Work required: Produce word for word the lines of the data below running from the one that has "Durch seine" to the one that has "Fähigkeit, in physikalischen", inclusive, and no others.

*** Opening of Given data ***

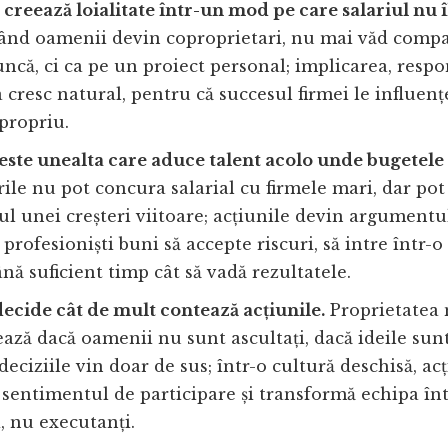
 creează loialitate într-un mod pe care salariul nu î
nd oamenii devin coproprietari, nu mai văd compa
ncă, ci ca pe un proiect personal; implicarea, respo
a cresc natural, pentru că succesul firmei le influenț
propriu.
ste unealta care aduce talent acolo unde bugetele
ile nu pot concura salarial cu firmele mari, dar pot
ul unei creșteri viitoare; acțiunile devin argumentu
profesioniști buni să accepte riscuri, să intre într-o
ână suficient timp cât să vadă rezultatele.
ecide cât de mult contează acțiunile.
Proprietatea
ază dacă oamenii nu sunt ascultați, dacă ideile sun
deciziile vin doar de sus; într-o cultură deschisă, ac
 sentimentul de participare și transformă echipa în
, nu executanți.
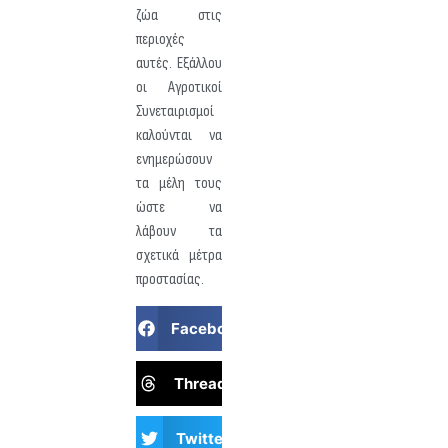
ζώα στις
περιοχές
αυτές. Εξάλλου
οι Αγροτικοί
Συνεταιρισμοί
καλούνται να
ενημερώσουν
τα μέλη τους
ώστε να
λάβουν τα
σχετικά μέτρα
προστασίας.
Facebook
Threads
Twitter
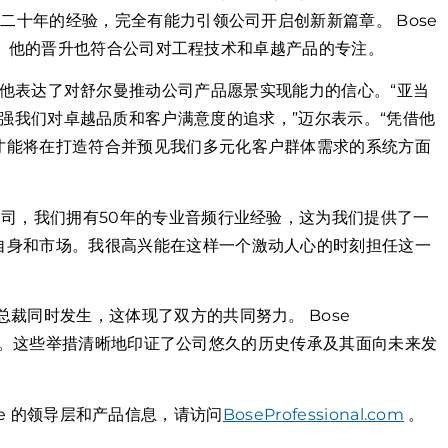
过二十年的经验，完全有能力引领公司开启创新新篇章。 Bose
品战略。他的晋升也符合公司对工程技术和卓越产品的专注。
ssional他表达了对舒尔曼推动公司产品愿景实现能力的信心。“亚当
他的才华将增强我们对卓越品质和客户满意度的追求，”迈尔表示。“凭借他
才能将在打造符合并预见我们多元化客户群体需求的系统方面
公司，我们拥有50年的专业音频行业经验，这为我们提供了一
自身和市场。我很高兴能在这样一个激动人心的时刻担任这一
裁同时发生，这体现了双方的共同努力。 Bose
领先地位。这些举措清晰地印证了公司悠久的历史传承及其面向未来发
 Bose 的领导层和产品信息，请访问
BoseProfessional.com
。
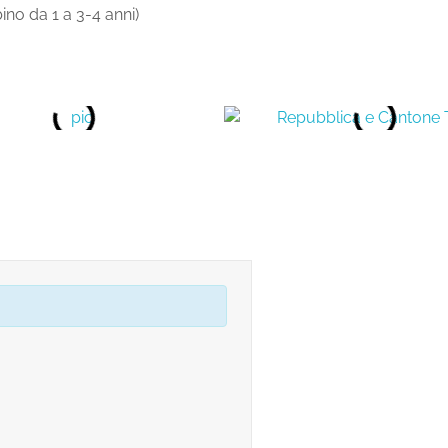
o da 1 a 3-4 anni)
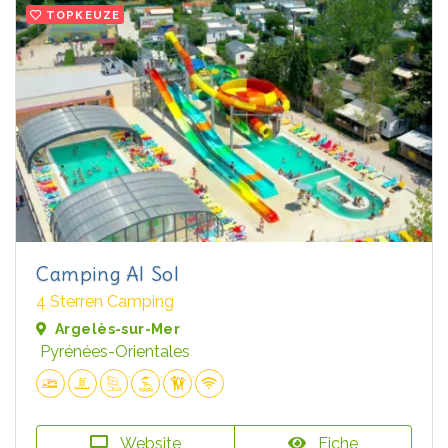
TOPKEUZE
Camping Al Sol
4 Sterren Camping
Argelès-sur-Mer
Pyrénées-Orientales
Website
Fiche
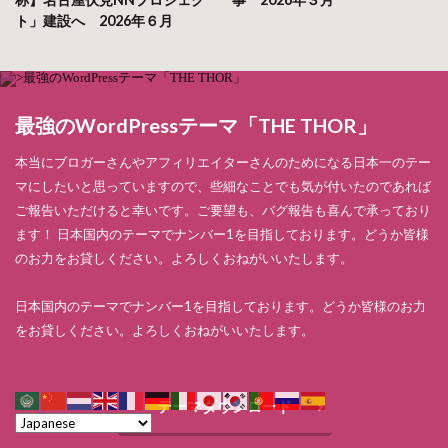
ト」建設へ 2026年６月
最強のWordPressテーマ「THE THOR」
本当にブロガーさんやアフィリエイターさんのためになる日本一のテー
マにしたいと思っていますので、些細なことでも気が付いたのであれば
ご報告いただけると幸いです。ご要望も、バグ報告も喜んで承っており
ます！ 日本国内のテーマでナンバー1を目指しております。どうか皆様
のお力をお貸しください。よろしくおねがいいたします。
日本国内のテーマでナンバー1を目指しております。どうか皆様のお力
をお貸しください。よろしくおねがいいたします。
テーマダウンロード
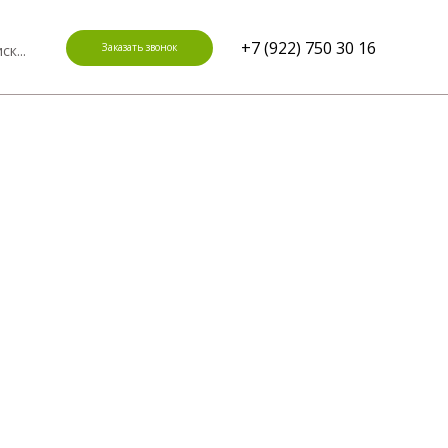
+7 (922) 750 30 16
Заказать звонок
ск...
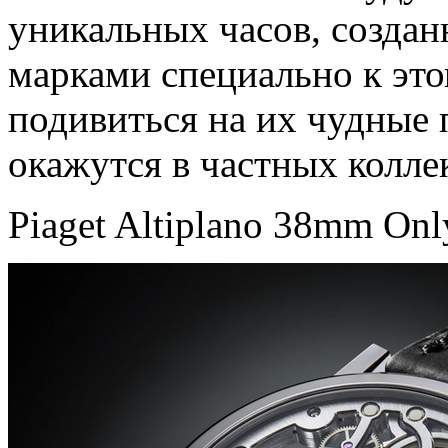
уникальных часов, созда
марками специально к эт
подивиться на их чудные 
окажутся в частных колле
Piaget Altiplano 38mm Onl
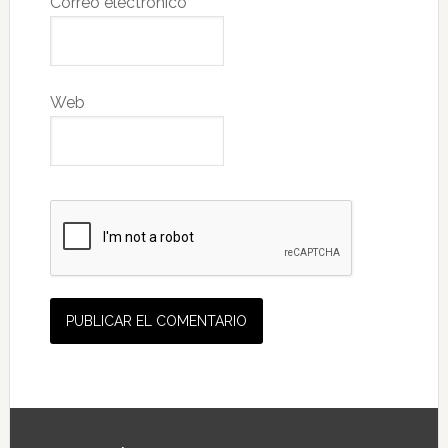
Correo electrónico
*
Web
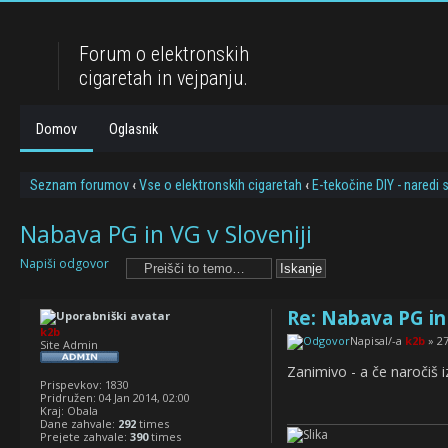
Forum o elektronskih
cigaretah in vejpanju.
Domov
Oglasnik
Seznam forumov
‹
Vse o elektronskih cigaretah
‹
E-tekočine DIY - naredi
Nabava PG in VG v Sloveniji
Napiši odgovor
Re: Nabava PG in 
k2b
Napisal/-a
k2b
» 27
Site Admin
Zanimivo - a če naročiš
Prispevkov:
1830
Pridružen:
04 Jan 2014, 02:00
Kraj:
Obala
Dane zahvale:
292
times
Prejete zahvale:
390
times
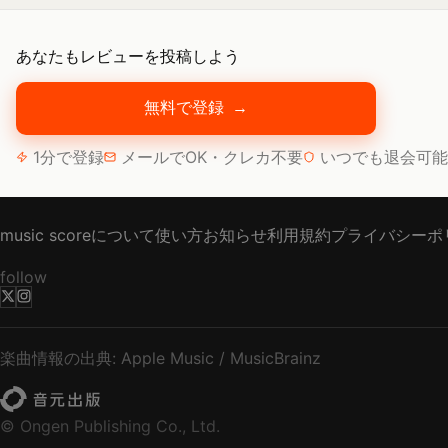
あなたもレビューを投稿しよう
無料で登録
→
1分で登録
メールでOK・クレカ不要
いつでも退会可能
music scoreについて
使い方
お知らせ
利用規約
プライバシーポ
follow
楽曲情報の出典: Apple Music / MusicBrainz
© Ongen Publishing Co., Ltd.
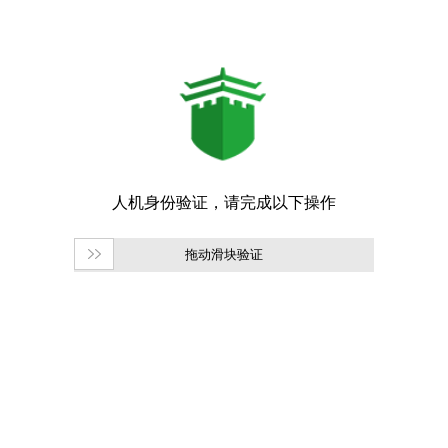
拖动滑块验证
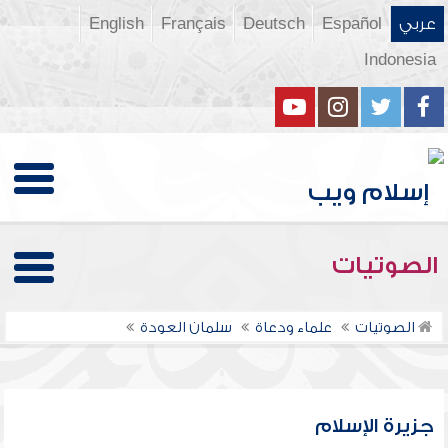
عربي
Español
Deutsch
Français
English
Indonesia
الصوتيات
الصوتيات
علماء ودعاة
سلمان العودة
جزيرة الإسلام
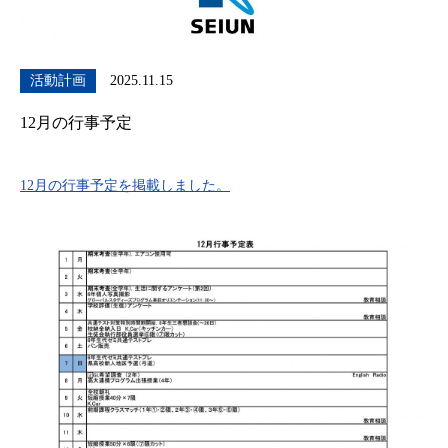
活動計画
2025.11.15
12月の行事予定
12月の行事予定を掲載しました。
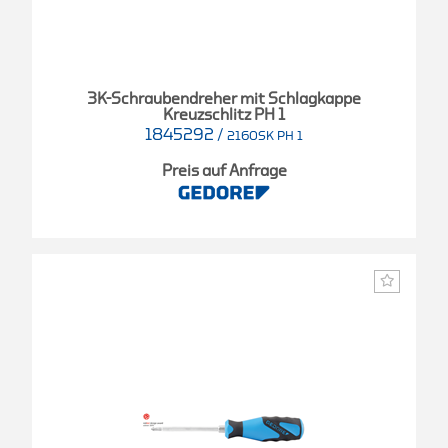
3K-Schraubendreher mit Schlagkappe
Kreuzschlitz PH 1
1845292
/
2160SK PH 1
Preis auf Anfrage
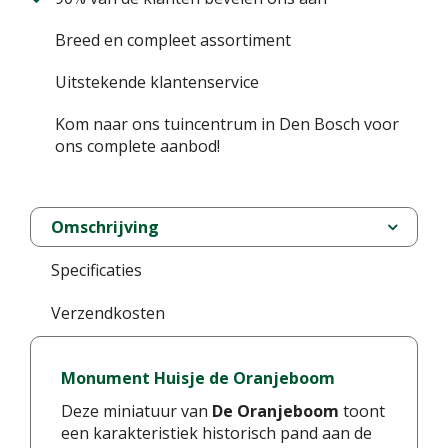
Breed en compleet assortiment
Uitstekende klantenservice
Kom naar ons tuincentrum in Den Bosch voor
ons complete aanbod!
Omschrijving
Specificaties
Verzendkosten
Monument Huisje de Oranjeboom
Deze miniatuur van
De Oranjeboom
toont
een karakteristiek historisch pand aan de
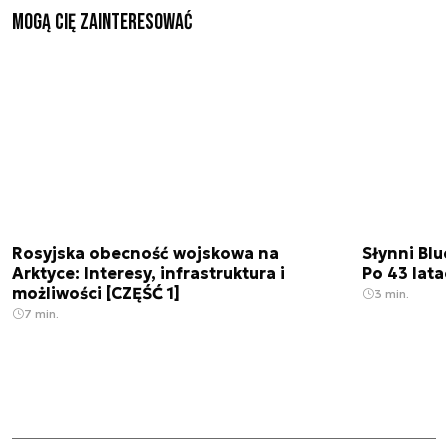
Mogą Cię zainteresować
Rosyjska obecność wojskowa na
Słynni Blu
Arktyce: Interesy, infrastruktura i
Po 43 lata
możliwości [CZĘŚĆ 1]
3 min.
7 min.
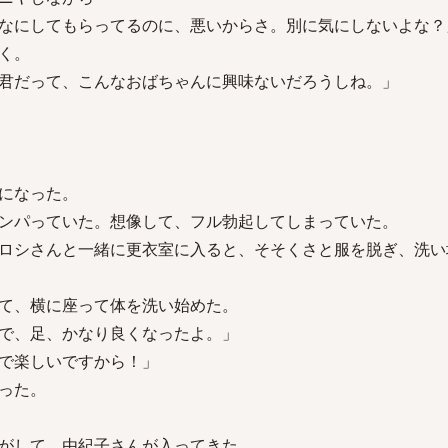
なにしてもらってるのに、悪いからさ。別に気にしないよな？
く。
君だって、こんなおばちゃんに興味ないだろうしね。」
になった。
ンパっていた。想像して、フル勃起してしまっていた。
ロシさんと一緒に更衣室に入ると、そそくさと服を脱ぎ、洗い
て、横に座って体を洗い始めた。
で、足、かなり良くなったよ。」
で楽しいですから！」
った。
がして、由紀子さんが入ってきた。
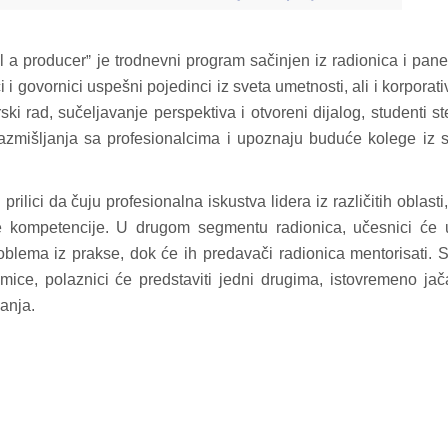
l a producer
je trodnevni program sačinjen iz radionica i pane
”
 i govornici uspešni pojedinci iz sveta umetnosti, ali i korporat
ski rad, sučeljavanje perspektiva i otvoreni dijalog, studenti s
azmišljanja sa profesionalcima i upoznaju buduće kolege iz 
ilici da čuju profesionalna iskustva lidera iz različitih oblasti, 
ne kompetencije. U drugom segmentu radionica, učesnici će 
blema iz prakse, dok će ih predavači radionica mentorisati. 
umice, polaznici će predstaviti jedni drugima, istovremeno jač
anja.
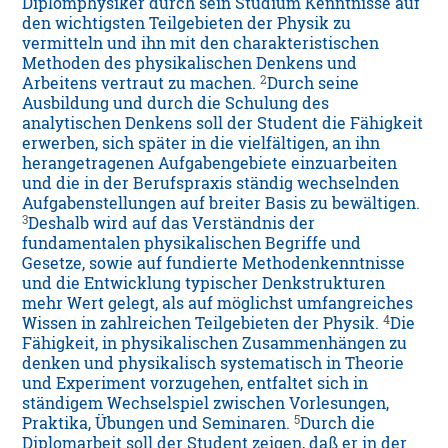
Diplomphysiker durch sein Studium Kenntnisse auf
den wichtigsten Teilgebieten der Physik zu
vermitteln und ihn mit den charakteristischen
Methoden des physikalischen Denkens und
2
Arbeitens vertraut zu machen.
Durch seine
Ausbildung und durch die Schulung des
analytischen Denkens soll der Student die Fähigkeit
erwerben, sich später in die vielfältigen, an ihn
herangetragenen Aufgabengebiete einzuarbeiten
und die in der Berufspraxis ständig wechselnden
Aufgabenstellungen auf breiter Basis zu bewältigen.
3
Deshalb wird auf das Verständnis der
fundamentalen physikalischen Begriffe und
Gesetze, sowie auf fundierte Methodenkenntnisse
und die Entwicklung typischer Denkstrukturen
mehr Wert gelegt, als auf möglichst umfangreiches
4
Wissen in zahlreichen Teilgebieten der Physik.
Die
Fähigkeit, in physikalischen Zusammenhängen zu
denken und physikalisch systematisch in Theorie
und Experiment vorzugehen, entfaltet sich in
ständigem Wechselspiel zwischen Vorlesungen,
5
Praktika, Übungen und Seminaren.
Durch die
Diplomarbeit soll der Student zeigen, daß er in der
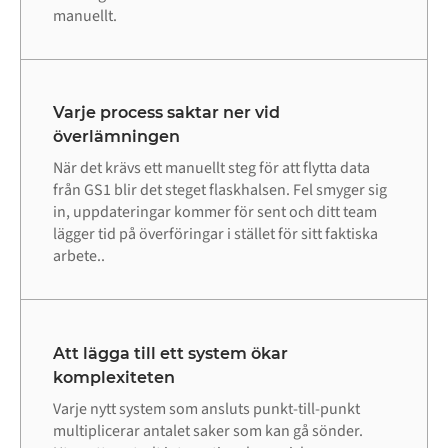
manuellt.
Varje process saktar ner vid
överlämningen
När det krävs ett manuellt steg för att flytta data
från GS1 blir det steget flaskhalsen. Fel smyger sig
in, uppdateringar kommer för sent och ditt team
lägger tid på överföringar i stället för sitt faktiska
arbete..
Att lägga till ett system ökar
komplexiteten
Varje nytt system som ansluts punkt-till-punkt
multiplicerar antalet saker som kan gå sönder.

*** Close of Given data ***

Solution:
Durch seine
Ausbildung und durch die Schulung des
analytischen Denkens soll der Student die Fähigkeit
erwerben, sich später in die vielfältigen, an ihn
herangetragenen Aufgabengebiete einzuarbeiten
und die in der Berufspraxis ständig wechselnden
Aufgabenstellungen auf breiter Basis zu bewältigen.
3
Deshalb wird auf das Verständnis der
fundamentalen physikalischen Begriffe und
Gesetze, sowie auf fundierte Methodenkenntnisse
und die Entwicklung typischer Denkstrukturen
mehr Wert gelegt, als auf möglichst umfangreiches
4
Wissen in zahlreichen Teilgebieten der Physik.
Die
Fähigkeit, in physikalischen Zusammenhängen zu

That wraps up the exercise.